Una sua regola era: «Bisogna prendere la palla dove arriva»
Il suo sgomento è quello di molti che a Francesco guardavano come a una guida nel caos del mondo. Un mondo per cui «si preoccupava molto, ha sempre ribadito la propria preoccupazione per la direzione che stava prendendo il nostro tempo. Lo preoccupava il riarmo, anche se sapeva bene che la guerra a volte è una forza legittima. Ma questo lo sapeva anche prima di diventare Papa, quando riformò i cappellani militari in Argentina, senza mai metterli in discussione». Una delle frasi che ripeteva spesso al giornalista comasco era una regola derivata dal calcio: «Bisogna fare come i portieri e prendere la palla dove arriva». Che significava poi stare dentro alle cose che accadono.

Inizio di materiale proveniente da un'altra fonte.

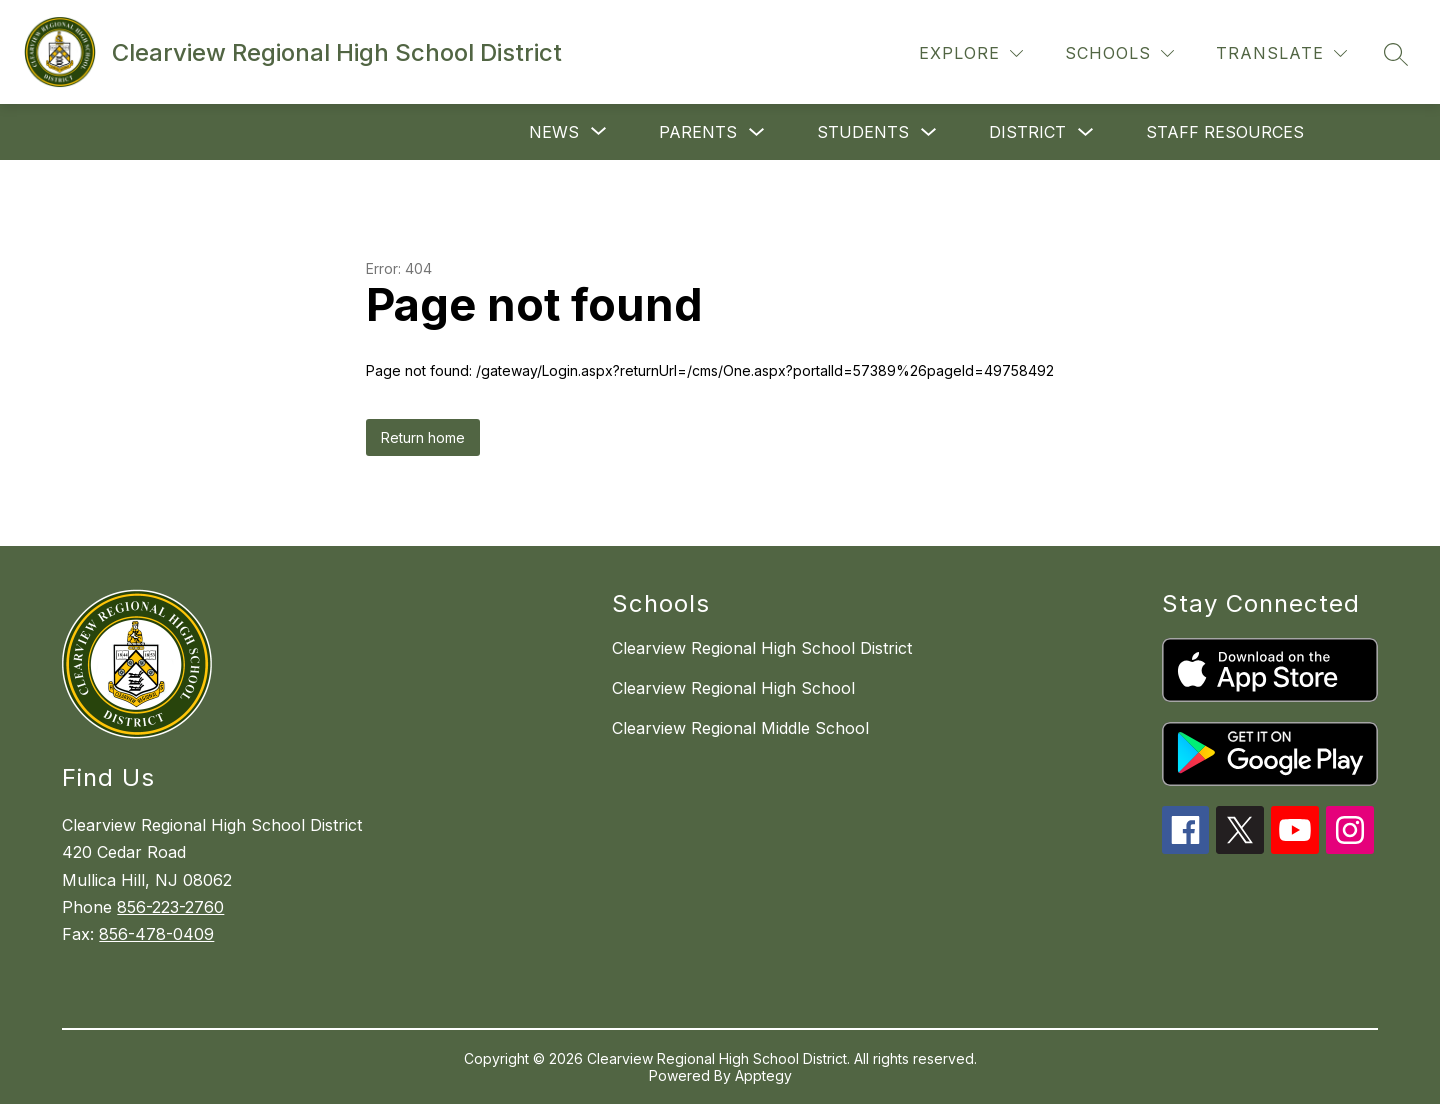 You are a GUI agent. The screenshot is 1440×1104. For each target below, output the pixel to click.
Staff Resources (1225, 132)
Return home (423, 437)
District (1027, 132)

«Dopo di lui non si potrà più prescindere da una Chiesa che va verso le periferie: ha lavorato molto per il futuro», è il pronostico fiducioso di chi, come Nello Scavo, lo ha conosciuto bene, e guarda ai cardinali che ha creato come semi per il domani. Tra questi anche il vescovo di Como, Oscar Cantoni, «per cui il Papa aveva grande stima - racconta Scavo - Era rimasto molto colpito dall’incontro che aveva avuto con lui e con la famiglia di don Roberto Malgesini».
«Papa Francesco è stato come uno che ha provato a svitare un tappo che non viene via - conclude il giornalista - Non lo ha tolto, ma lo ha allentato parecchio. Se ne sono accorti in molti anche fuori dalla Chiesa, ecco perché sono convinto che chiunque ne riceverà eredità dovrà saperci fare i conti, perché un cambiamento di rotta troppo drastico ora non passerebbe più inosservato».